Cici, Raisa, dan Rena sedang sarapan di kantin sekolah di tempat Kak Yeyen, seorang wanita seksi juga genit. Ia bekerja sebagai asisten koki.

"Eva ke mana? kok nggak ikut kalian sarapan hari ini?" tanya Kak Yeyen yang sedang beristirahat sejenak sambil menemani Cici, Raisa dan Rena sarapan.

Kata Eva, "Dia hari ini sarapan di rumah."

"Rumah Pak Erik?" tanya Kak Yeyen lagi tersenyum malu saat bertanya tentang Pak Erik.

Cici, Raisa, dan Rena tertawa melihat tingkah genit Kak Yeyen.

"Sepertinya iya. Oh, ya. Gimana kalau Kak Yen jemput Pak Erik di parkiran hari ini? Pasti dia suka," ajak Cici, tapi ia sedang bercanda.

"Boleh," jawab Kak Yeyen bersemangat.

"Tidak boleh pergi!" sahut seorang lelaki berusia 40 tahun yang merupakan Koki utama, Dodi.

"Dodi? Sekali saja," pinta Kak Yeyen pada atasan.

"Ini waktunya jualan, bukan pacaran!" tegas Koki Dodi.

Cici, Raisa, dan Rena tertawa melihat tingkah lucu Kakak Yeyen dengan Koki Dodi.

"Kalian pasti berjodoh," ujar Cici asal menebaknya.

"Ogah!" jawab Kak Yen dan Koki Dodi serentak.

"Sabar ya, Kak. Lain kali saja Kak Yeyen ketemu Pak Erik. Kami mau masuk ke kelas dulu," sahut Raisa.

"Iya," jawab Kak Yeyen terlihat sedih.

***

Eva dan Pak Erik masih dalam perjalanan menuju sekolah. Eva yang sibuk memeriksa buku catatannya merasa tidak puas dengan tugas yang dikerjakannya tadi malam. Soal matematika dan rumus penyelesaian yang kurang tepat. Ia segera memperbaiki tugasnya tanpa mengganggu Pak Erik yang sedang mengemudi.

Beberapa menit kemudian, setelah mengerjakan tugas, ia mulai berpikir untuk mengusik pamannya itu yang sangat berhati-hati dalam mengendarai mobil BMW kesayangannya itu.

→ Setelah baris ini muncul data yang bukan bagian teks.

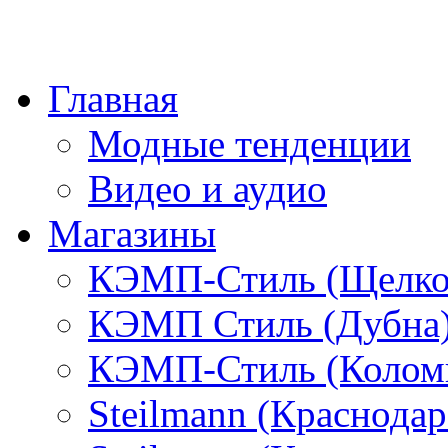
Главная
Модные тенденции
Видео и аудио
Магазины
КЭМП-Стиль (Щелко
КЭМП Стиль (Дубна
КЭМП-Стиль (Колом
Steilmann (Краснода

"Hmm. Paman?" panggilnya menatap curiga.

"Kenapa? Apa lagi sekarang?" tanya Pak Erik sedikit meliriknya. Ia sangat mengetahui sifat keponakannya, jika sudah memanggilnya pelan dan menatap curiga.

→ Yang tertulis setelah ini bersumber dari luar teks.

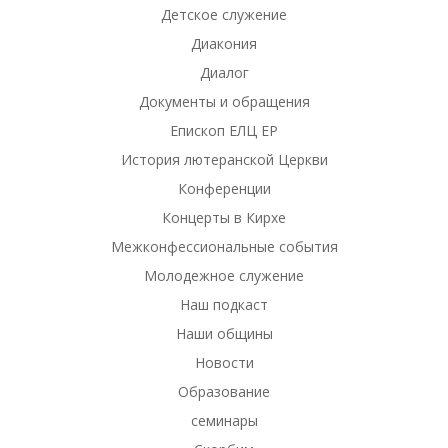
Детское служение
Диакония
Диалог
Документы и обращения
Епископ ЕЛЦ ЕР
История лютеранской Церкви
Конференции
Концерты в Кирхе
Межконфессиональные события
Молодежное служение
Наш подкаст
Наши общины
Новости
Образование
семинары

"Paman punya pacar, ya?" tanya Eva kontan.

Sontak Pak Erik sedikit terkejut dengan pertanyaan Eva yang tiba-tiba. "Pacar?"

"Iya."

"Ngaco kamu." Pak Erik mengelak dan tak ingin menjawab.

"Keliatan banget tahu." Eva tidak mempercayainya. Ia memindahkan pandangannya menatap ke arah depan. "Akhir-akhir ini paman aneh banget. Pulang pergi ke luar kota lagi. Memangnya paman ketemu sama siapa?" tanya Eva penasaran.

"Ada deh. Mau tahu aja kamu," jawab Pak Erik sambil tersenyum.

"Kok gitu sih. Pokoknya, Paman nggak boleh nikah dulu, sebelum Eva lulus sekolah," pinta Eva melarang Pak Erik.

"Iya, iya. Dulu 'kan paman udah janji. Sebelum keponakan paman ini lulus sekolah, paman akan jadi pengawal hidupnya sampai dewasa," ucap Erik tersenyum sembari mengelus rambut Eva yang panjang dan lembut itu.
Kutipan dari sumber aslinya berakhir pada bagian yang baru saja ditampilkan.